Distance ( m ) from line centre

Measured B [ 3 ]

Calculated B

Relative Error %

Absolute Error

-60

0.45

0.448

0.44

0.002

-55

0.56

0.57

1.78

0.01

-50

0.75

0.75

0

0

-45

0.99

0.99

0

0

-40

1.29

1.3

0.77

0.01

-35

1.57

1.57

0

0

-30

1.7

1.63

4.11

0.07

-25

1.44

1.38

4.16

0.06

-20

0.98

0.91

7.14

0.07

-15

0.51

0.444

12.94

0.066

-10

0.47

0.453

3.61

0.017

-5

1.04

1.03

0.96

0.01

0

1.72

1.75

1.74

0.03

5

2.1

2.15

2.38

0.05

10

2.04

2.1

2.94

0.06

15

1.63

1.63

0

0

20

1.2

1.176

2

0.024

25

0.85

0.84

1.17

0.01

30

0.63

0.62

1.58

0.01

35

0.48

0.475

1.041

0.005

40

0.38

0.373

1.84

0.007

Table 8: Datas extracted from simulations and measurings of dual circuit horizontal line.

Vertical dual circuit line

Existing line

Optimum with air current and ice effects

Optimum without air current and ice effects

Maximum B

2.15 I?T

1.85 I?T

0.47 I?T

ROW breadth

101 m

53 m

10 m

Maximal E Field

3.88 kV/m

4.3 kV/m

1.43 kV/m

7. Discussion:

The writers have conducted extended simulations on assorted constellations.
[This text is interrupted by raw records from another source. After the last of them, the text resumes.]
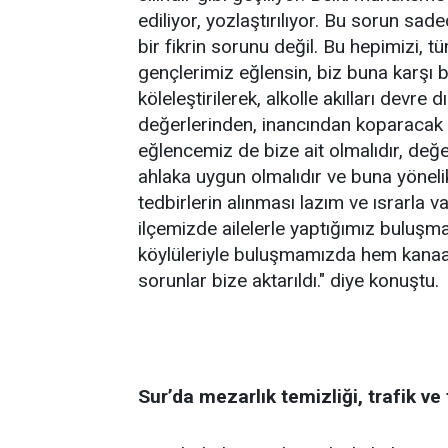
ediliyor, yozlaştırılıyor. Bu sorun sade
bir fikrin sorunu değil. Bu hepimizi, t
gençlerimiz eğlensin, biz buna karşı 
köleleştirilerek, alkolle akılları devre 
değerlerinden, inancından koparacak 
eğlencemiz de bize ait olmalıdır, değ
ahlaka uygun olmalıdır ve buna yöneli
tedbirlerin alınması lazım ve ısrarla v
ilçemizde ailelerle yaptığımız buluş
köylüleriyle buluşmamızda hem kanaa
sorunlar bize aktarıldı." diye konuştu.
Sur’da mezarlık temizliği, trafik ve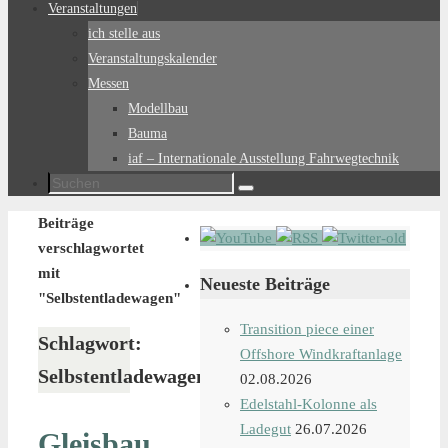
Veranstaltungen
ich stelle aus
Veranstaltungskalender
Messen
Modellbau
Bauma
iaf – Internationale Ausstellung Fahrwegtechnik
Suchen
Suchen
nach:
Start
Beiträge
verschlagwortet
mit
Neueste Beiträge
"Selbstentladewagen"
Transition piece einer
Schlagwort:
Offshore Windkraftanlage
Selbstentladewagen
02.08.2026
Edelstahl-Kolonne als
Ladegut
26.07.2026
Gleisbau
Due to page restrictions, merely the above illustrations are presented. General trends extracted from these simulations are listed below, although it does non needfully use to all other instances.

For individual circuit lines, when the distances between music directors are decreased the Fieldss are besides decreased due to the cancellation between the field constituents. The other factor that affects the magnetic field is the current that flows in the music directors ; it is straight relative to the magnetic field where higher current produces a higher magnetic field. Therefore PSO gives the solution at a minimal distance between stages. This means that for individual circuit lines, it is non necessary to utilize PSO to acquire the minimal Fieldss but we need merely to take minimal distances between stages in the design of a transmittal line.

For dual circuit lines, the consequences showed that diminishing the distance does non needfully minimise the magnetic field. Therefore PSO or any other optimisation method is necessary to minimise the field.

For both individual and dual circuit lines, the tallness of the overhead high electromotive force line is reciprocally relative to the magnetic and electric field values. Consequently, increasing the line tallness decreases the field on the land. The consequence of bundling can be neglected in the magnetic field computations where the part of bundling is about 10-12 I?T when the field value is around 1 I?T.

8. Decisions

Particle drove optimisation is successfully applied to cut down the magnetic field under 132 kilovolts overhead high electromotive force transmittal lines. The ROW breadth can be decreased for both individual and dual circuit lines and decreases more when the air current and ice effects are neglected. The magnetic field under overhead transmittal line is a strong map of distance like any other beginning and it is besides a map of electric current, i.e. , high current implies high magnetic field. The algorithm presented in this paper can be used for higher electromotive forces, such as 400 kilovolts, by seting the minimal clearance between stages in add-on to the transmittal line tallness.